Hungary: Force Majeure and loss of the basis for business in Hungary

When does the obligation to perform the contract cease to apply?

According to the provisions of the Hungarian Civil Code, a contract is dissolved when the performance of the contract becomes impossible. If one party can be held responsible for the impossibility of performance of the contract, the other party shall be released from its obligation to perform arising from the contract and may claim reimbursement of its damages caused by the breach of contract. The injuring party shall be released from liability if the latter proves that the breach of contract was caused by a circumstance beyond its control and unforeseeable at the time of concluding the contract and that it could not have been expected to avoid the circumstance or avert the damage.
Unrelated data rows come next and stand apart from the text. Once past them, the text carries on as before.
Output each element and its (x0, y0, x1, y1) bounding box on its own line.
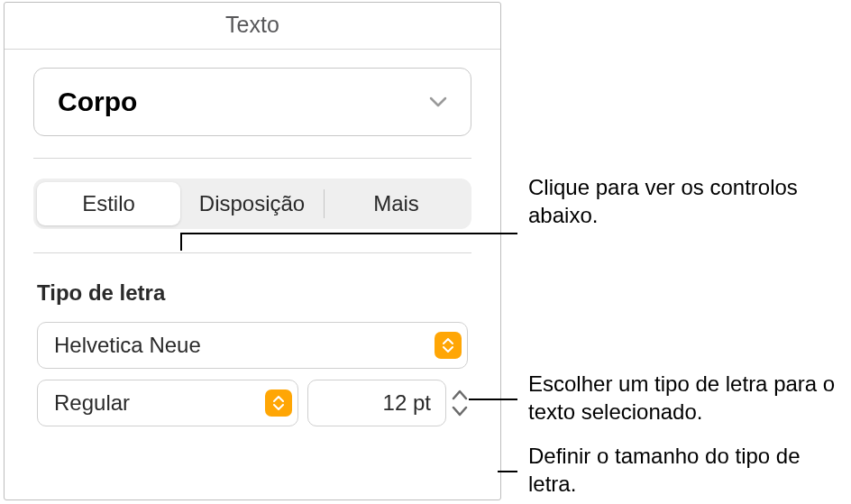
updown-icon (435, 332, 462, 359)
paragraph-style-dropdown[interactable]: Corpo (33, 68, 471, 136)
text-inspector-panel: Texto Corpo Estilo Disposição Mais Tipo … (4, 2, 501, 500)
font-family-value: Helvetica Neue (54, 333, 201, 358)
font-weight-value: Regular (54, 390, 130, 416)
updown-icon (265, 389, 292, 417)
callout-font-family: Escolher um tipo de letra para o texto s… (528, 370, 851, 426)
tab-more[interactable]: Mais (325, 182, 468, 225)
divider (33, 158, 471, 159)
font-section-label: Tipo de letra (37, 280, 468, 306)
callout-tabs: Clique para ver os controlos abaixo. (528, 173, 851, 229)
text-tabs: Estilo Disposição Mais (33, 179, 471, 229)
chevron-up-icon (452, 389, 468, 400)
callout-leader (498, 471, 517, 472)
font-family-select[interactable]: Helvetica Neue (37, 322, 468, 369)
divider (33, 252, 471, 253)
panel-title: Texto (5, 3, 500, 50)
font-size-stepper[interactable] (452, 380, 468, 426)
callout-leader (180, 233, 182, 251)
font-size-input[interactable]: 12 pt (307, 380, 446, 426)
font-weight-select[interactable]: Regular (37, 380, 298, 426)
chevron-down-icon (452, 406, 468, 417)
callout-font-size: Definir o tamanho do tipo de letra. (528, 442, 851, 498)
paragraph-style-label: Corpo (58, 87, 137, 117)
tab-style[interactable]: Estilo (37, 182, 180, 225)
callout-leader (469, 399, 517, 400)
callout-leader (180, 233, 517, 234)
font-size-value: 12 pt (383, 390, 431, 416)
chevron-down-icon (429, 96, 447, 107)
tab-layout[interactable]: Disposição (180, 182, 324, 225)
The term force majeure is not defined in the Hungarian Civil Code, but according to Hungarian case law it is considered an unavoidable event that neither of the parties could avert and thus constitutes a justification for termination of the contract.

When may a withdrawal or an adjustment of the contractual relationship be considered?
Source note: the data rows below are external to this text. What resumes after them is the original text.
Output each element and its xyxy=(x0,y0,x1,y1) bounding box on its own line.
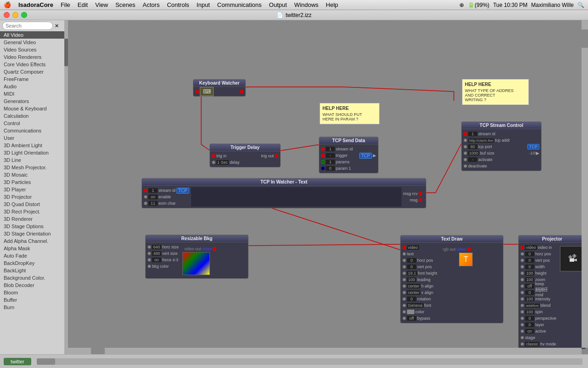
td-fontheight-port[interactable] xyxy=(402,271,406,275)
kw-port-left[interactable] xyxy=(195,90,199,93)
menu-windows[interactable]: Windows xyxy=(294,1,319,8)
ti-eom-port[interactable] xyxy=(144,201,147,205)
sidebar-item-3d-light-orient[interactable]: 3D Light Orientation xyxy=(0,149,68,156)
td-delay-port[interactable] xyxy=(212,161,215,164)
proj-blend-port[interactable] xyxy=(520,304,524,307)
proj-intensity-port[interactable] xyxy=(520,297,524,301)
sidebar-item-buffer[interactable]: Buffer xyxy=(0,296,68,304)
canvas-hscroll-thumb[interactable] xyxy=(91,348,105,354)
sidebar-item-video-sources[interactable]: Video Sources xyxy=(0,46,68,53)
sidebar-item-quartz[interactable]: Quartz Composer xyxy=(0,68,68,75)
td-rotation-port[interactable] xyxy=(402,297,406,301)
sidebar-item-all-video[interactable]: All Video xyxy=(0,31,68,39)
sidebar-item-3d-mosaic[interactable]: 3D Mosaic xyxy=(0,171,68,178)
tcp-in-node[interactable]: TCP In Watcher - Text 1 stream id TCP on xyxy=(141,178,426,208)
ti-msgrcv-port[interactable] xyxy=(418,192,422,196)
sidebar-item-audio[interactable]: Audio xyxy=(0,83,68,90)
sidebar-item-bloom[interactable]: Bloom xyxy=(0,289,68,296)
td-text-port[interactable] xyxy=(402,252,406,256)
proj-persp-port[interactable] xyxy=(520,316,524,320)
tsc-streamid-port[interactable] xyxy=(464,132,467,136)
rb-force-port[interactable] xyxy=(147,258,151,262)
text-draw-node[interactable]: Text Draw video text xyxy=(400,235,503,323)
search-icon[interactable]: 🔍 xyxy=(577,2,584,8)
sidebar-item-3d-particles[interactable]: 3D Particles xyxy=(0,178,68,186)
td-horzpos-port[interactable] xyxy=(402,259,406,262)
rb-videoout-port[interactable] xyxy=(213,247,216,251)
resizable-bkg-node[interactable]: Resizable Bkg 640 horz size 480 vert siz… xyxy=(145,235,249,279)
tcp-send-node[interactable]: TCP Send Data 1 stream id - trigger TCP … xyxy=(319,137,379,173)
menu-output[interactable]: Output xyxy=(269,1,287,8)
proj-layer-port[interactable] xyxy=(520,323,524,327)
proj-keepaspect-port[interactable] xyxy=(520,284,524,288)
proj-hvmode-port[interactable] xyxy=(520,342,524,346)
proj-zoom-port[interactable] xyxy=(520,278,524,282)
td-color-port[interactable] xyxy=(402,310,406,314)
sidebar-item-generators[interactable]: Generators xyxy=(0,98,68,105)
sidebar-item-3d-quad[interactable]: 3D Quad Distort xyxy=(0,201,68,208)
maximize-button[interactable] xyxy=(21,12,27,18)
ti-enable-port[interactable] xyxy=(144,195,147,199)
sidebar-item-core-video[interactable]: Core Video Effects xyxy=(0,61,68,68)
sidebar-item-3d-rect[interactable]: 3D Rect Project. xyxy=(0,208,68,215)
sidebar-item-control[interactable]: Control xyxy=(0,120,68,127)
ts-param1-port[interactable] xyxy=(321,167,325,170)
menu-view[interactable]: View xyxy=(95,1,108,8)
tsc-activate-port[interactable] xyxy=(464,158,467,161)
projector-node[interactable]: Projector video video in 0 horz pos xyxy=(518,235,586,349)
td-vertpos-port[interactable] xyxy=(402,265,406,269)
tsc-addr-port[interactable] xyxy=(464,138,467,142)
td-trigout-port[interactable] xyxy=(275,154,278,158)
ts-streamid-port[interactable] xyxy=(321,147,325,151)
td-leading-port[interactable] xyxy=(402,278,406,282)
sidebar-item-3d-projector[interactable]: 3D Projector xyxy=(0,193,68,201)
sidebar-item-mouse-keyboard[interactable]: Mouse & Keyboard xyxy=(0,105,68,112)
trigger-delay-node[interactable]: Trigger Delay trig in trig out 1 Sec del… xyxy=(209,144,281,167)
menu-help[interactable]: Help xyxy=(326,1,338,8)
proj-video-port[interactable] xyxy=(520,246,524,249)
sidebar-item-3d-stage-opt[interactable]: 3D Stage Options xyxy=(0,223,68,230)
sidebar-item-3d-renderer[interactable]: 3D Renderer xyxy=(0,215,68,223)
rb-horz-port[interactable] xyxy=(147,245,151,249)
sidebar-item-communications[interactable]: Communications xyxy=(0,127,68,134)
canvas-vscrollbar[interactable] xyxy=(582,20,588,348)
proj-height-port[interactable] xyxy=(520,271,524,275)
sidebar-item-video-renderers[interactable]: Video Renderers xyxy=(0,53,68,61)
scene-tab-twitter[interactable]: twitter xyxy=(4,358,31,365)
sidebar-close-icon[interactable]: ✕ xyxy=(55,23,59,29)
td-halign-port[interactable] xyxy=(402,284,406,288)
sidebar-item-3d-mesh[interactable]: 3D Mesh Projector. xyxy=(0,164,68,171)
menu-controls[interactable]: Controls xyxy=(167,1,189,8)
td-valign-port[interactable] xyxy=(402,291,406,294)
sidebar-item-burn[interactable]: Burn xyxy=(0,304,68,311)
menu-scenes[interactable]: Scenes xyxy=(115,1,135,8)
td-rgbout-port[interactable] xyxy=(467,247,471,251)
menu-file[interactable]: File xyxy=(61,1,70,8)
sidebar-search-input[interactable] xyxy=(2,22,53,30)
proj-vert-port[interactable] xyxy=(520,259,524,262)
tsc-port-port[interactable] xyxy=(464,145,467,149)
rb-bkg-port[interactable] xyxy=(147,264,151,268)
ts-params-port[interactable] xyxy=(321,160,325,164)
sidebar-item-alpha-mask[interactable]: Alpha Mask xyxy=(0,245,68,252)
canvas-hscrollbar[interactable] xyxy=(68,348,582,354)
sidebar-item-general-video[interactable]: General Video xyxy=(0,39,68,46)
td-trigin-port[interactable] xyxy=(212,154,215,158)
menu-communications[interactable]: Communications xyxy=(217,1,262,8)
td-font-port[interactable] xyxy=(402,304,406,307)
sidebar-item-backdropkey[interactable]: BackDropKey xyxy=(0,259,68,267)
close-button[interactable] xyxy=(4,12,10,18)
sidebar-item-blob-decoder[interactable]: Blob Decoder xyxy=(0,282,68,289)
tsc-bufsize-port[interactable] xyxy=(464,151,467,155)
tsc-deactivate-port[interactable] xyxy=(464,164,467,168)
menu-actors[interactable]: Actors xyxy=(143,1,160,8)
tcp-stream-node[interactable]: TCP Stream Control 1 stream id http://cl… xyxy=(461,121,542,171)
sidebar-item-user[interactable]: User xyxy=(0,134,68,142)
sidebar-item-midi[interactable]: MIDI xyxy=(0,90,68,98)
proj-horz-port[interactable] xyxy=(520,252,524,256)
menu-edit[interactable]: Edit xyxy=(78,1,88,8)
sidebar-item-freeframe[interactable]: FreeFrame xyxy=(0,75,68,83)
sidebar-item-auto-fade[interactable]: Auto Fade xyxy=(0,252,68,259)
ts-trigger-port[interactable] xyxy=(321,154,325,157)
proj-stage-port[interactable] xyxy=(520,336,524,339)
In Hungary, either party may apply for a judicial modification of the contract if, in a durable legal relationship between the parties, as a result of a circumstance occurring after concluding the contract, performance of the contract under unchanged conditions would violate its substantial legal interest and the possibility of the change of circumstances was not foreseeable at the time of concluding the contract, was not caused by it and does not fall within its ordinary business risk. The judicial amendment of a contract means the application of the "clausula rebus sic stantibus", i.e. as long as the circumstances remain unchanged, there is no basis for a unilateral amendment of the contract.
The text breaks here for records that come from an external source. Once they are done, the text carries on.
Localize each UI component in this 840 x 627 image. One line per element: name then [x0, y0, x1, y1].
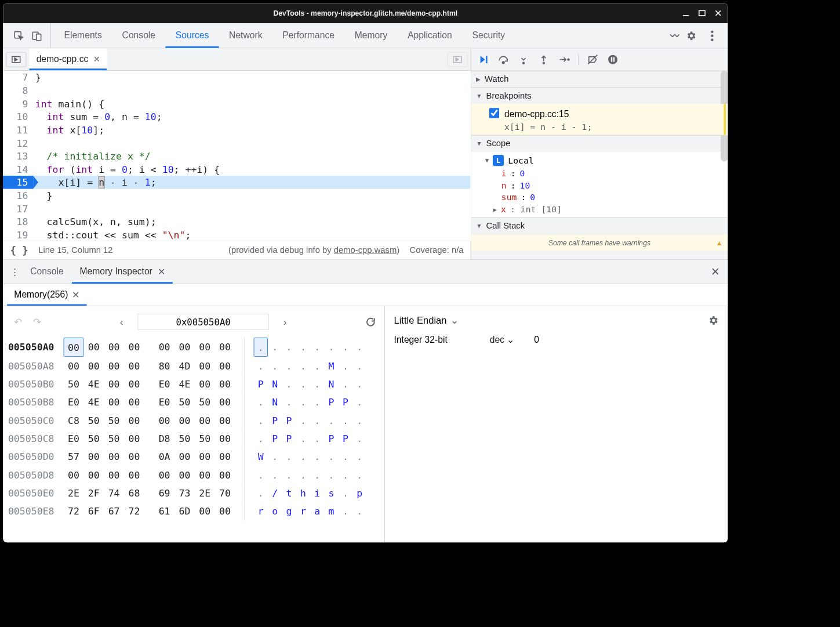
- ascii-char[interactable]: .: [339, 411, 352, 429]
- ascii-char[interactable]: .: [296, 357, 310, 375]
- hex-byte[interactable]: 00: [64, 338, 84, 357]
- tab-network[interactable]: Network: [219, 23, 272, 48]
- hex-byte[interactable]: E0: [154, 393, 174, 411]
- hex-byte[interactable]: 00: [124, 411, 144, 429]
- hex-byte[interactable]: 00: [174, 338, 195, 357]
- code-editor[interactable]: 7} 8 9int main() { 10 int sum = 0, n = 1…: [3, 71, 470, 241]
- ascii-char[interactable]: .: [254, 357, 268, 375]
- hex-byte[interactable]: 00: [195, 357, 215, 375]
- hex-byte[interactable]: 00: [64, 466, 84, 484]
- hex-byte[interactable]: 00: [174, 411, 195, 429]
- hex-byte[interactable]: 2E: [195, 484, 215, 502]
- ascii-char[interactable]: .: [352, 393, 366, 411]
- ascii-char[interactable]: P: [282, 411, 296, 429]
- hex-byte[interactable]: 00: [195, 375, 215, 393]
- scope-section-header[interactable]: ▼Scope: [471, 135, 728, 152]
- kebab-menu-icon[interactable]: [704, 27, 721, 45]
- history-back-icon[interactable]: ↶: [11, 316, 25, 328]
- hex-byte[interactable]: 00: [124, 338, 144, 357]
- hex-byte[interactable]: 00: [124, 375, 144, 393]
- hex-byte[interactable]: D8: [154, 429, 174, 447]
- more-tabs-icon[interactable]: [666, 27, 683, 45]
- close-memory-tab-icon[interactable]: ✕: [72, 289, 79, 300]
- hex-byte[interactable]: 00: [215, 338, 235, 357]
- breakpoint-item[interactable]: demo-cpp.cc:15 x[i] = n - i - 1;: [471, 104, 728, 135]
- hex-byte[interactable]: 00: [124, 466, 144, 484]
- hex-byte[interactable]: 00: [104, 375, 124, 393]
- settings-icon[interactable]: [682, 27, 700, 45]
- hex-byte[interactable]: 50: [195, 429, 215, 447]
- hex-byte[interactable]: 00: [104, 448, 124, 466]
- ascii-char[interactable]: .: [268, 448, 282, 466]
- hex-byte[interactable]: 00: [154, 338, 174, 357]
- ascii-char[interactable]: P: [324, 393, 338, 411]
- ascii-char[interactable]: .: [339, 338, 352, 357]
- drawer-tab-console[interactable]: Console: [22, 260, 71, 284]
- hex-byte[interactable]: 00: [195, 466, 215, 484]
- hex-byte[interactable]: 00: [195, 502, 215, 520]
- refresh-icon[interactable]: [362, 313, 380, 331]
- hex-byte[interactable]: 4E: [174, 375, 195, 393]
- window-maximize-button[interactable]: [697, 9, 707, 18]
- hex-byte[interactable]: 00: [174, 466, 195, 484]
- ascii-char[interactable]: .: [282, 448, 296, 466]
- hex-byte[interactable]: 50: [83, 411, 104, 429]
- ascii-char[interactable]: .: [296, 448, 310, 466]
- ascii-char[interactable]: .: [282, 338, 296, 357]
- ascii-char[interactable]: .: [282, 357, 296, 375]
- page-prev-icon[interactable]: ‹: [114, 316, 128, 328]
- wasm-link[interactable]: demo-cpp.wasm: [334, 245, 397, 255]
- tab-console[interactable]: Console: [112, 23, 165, 48]
- hex-byte[interactable]: 50: [104, 429, 124, 447]
- hex-byte[interactable]: 00: [195, 448, 215, 466]
- hex-byte[interactable]: 4E: [83, 393, 104, 411]
- ascii-char[interactable]: o: [268, 502, 282, 520]
- hex-byte[interactable]: 00: [124, 448, 144, 466]
- value-format-selector[interactable]: dec⌄: [490, 334, 514, 345]
- close-drawer-tab-icon[interactable]: ✕: [158, 266, 165, 277]
- pretty-print-icon[interactable]: { }: [10, 244, 28, 256]
- ascii-char[interactable]: W: [254, 448, 268, 466]
- hex-byte[interactable]: E0: [64, 429, 84, 447]
- hex-byte[interactable]: 4D: [174, 357, 195, 375]
- hex-byte[interactable]: 00: [215, 375, 235, 393]
- hex-byte[interactable]: 70: [215, 484, 235, 502]
- hex-byte[interactable]: 00: [154, 411, 174, 429]
- ascii-char[interactable]: .: [324, 466, 338, 484]
- ascii-char[interactable]: .: [352, 448, 366, 466]
- step-over-button[interactable]: [495, 52, 511, 68]
- hex-byte[interactable]: 0A: [154, 448, 174, 466]
- ascii-char[interactable]: .: [268, 466, 282, 484]
- close-tab-icon[interactable]: ✕: [93, 55, 100, 64]
- ascii-char[interactable]: N: [268, 393, 282, 411]
- debugger-toggle-icon[interactable]: [448, 52, 468, 67]
- ascii-char[interactable]: .: [282, 393, 296, 411]
- resume-button[interactable]: [475, 52, 492, 68]
- hex-byte[interactable]: 57: [64, 448, 84, 466]
- ascii-char[interactable]: h: [296, 484, 310, 502]
- hex-byte[interactable]: 00: [215, 466, 235, 484]
- ascii-char[interactable]: .: [339, 502, 352, 520]
- ascii-char[interactable]: /: [268, 484, 282, 502]
- ascii-char[interactable]: r: [296, 502, 310, 520]
- ascii-char[interactable]: .: [310, 338, 324, 357]
- hex-byte[interactable]: 72: [64, 502, 84, 520]
- hex-byte[interactable]: 50: [64, 375, 84, 393]
- hex-byte[interactable]: 6F: [83, 502, 104, 520]
- ascii-char[interactable]: .: [254, 429, 268, 447]
- hex-byte[interactable]: 00: [124, 393, 144, 411]
- hex-byte[interactable]: 00: [124, 429, 144, 447]
- ascii-char[interactable]: P: [282, 429, 296, 447]
- hex-byte[interactable]: E0: [64, 393, 84, 411]
- hex-byte[interactable]: 00: [215, 448, 235, 466]
- ascii-char[interactable]: .: [310, 411, 324, 429]
- step-button[interactable]: [556, 52, 572, 68]
- ascii-char[interactable]: .: [352, 411, 366, 429]
- ascii-char[interactable]: .: [339, 466, 352, 484]
- breakpoints-section-header[interactable]: ▼Breakpoints: [471, 88, 728, 104]
- ascii-char[interactable]: .: [254, 466, 268, 484]
- hex-byte[interactable]: 2E: [64, 484, 84, 502]
- scope-local-header[interactable]: ▼ L Local: [471, 154, 728, 167]
- hex-byte[interactable]: 00: [83, 448, 104, 466]
- ascii-char[interactable]: p: [352, 484, 366, 502]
How can future contractual relationships be optimally structured?

As the Covid pandemic and the war in neighbouring Ukraine show, the use of force majeure contract clauses is becoming increasingly important and their use is becoming more common. The use of such clauses is also significant because they release from the obligation to perform the contract during the period of force majeure to the extent that the force majeure actually prevents performance (there are, for example, cases where the parties stipulate in the contract that the performance period is extended by the period of the force majeure). However, if the circumstance of force majeure permanently prevents the performance of the contract, it is considered in practice as a subsequent impossibility for which neither party can be held responsible.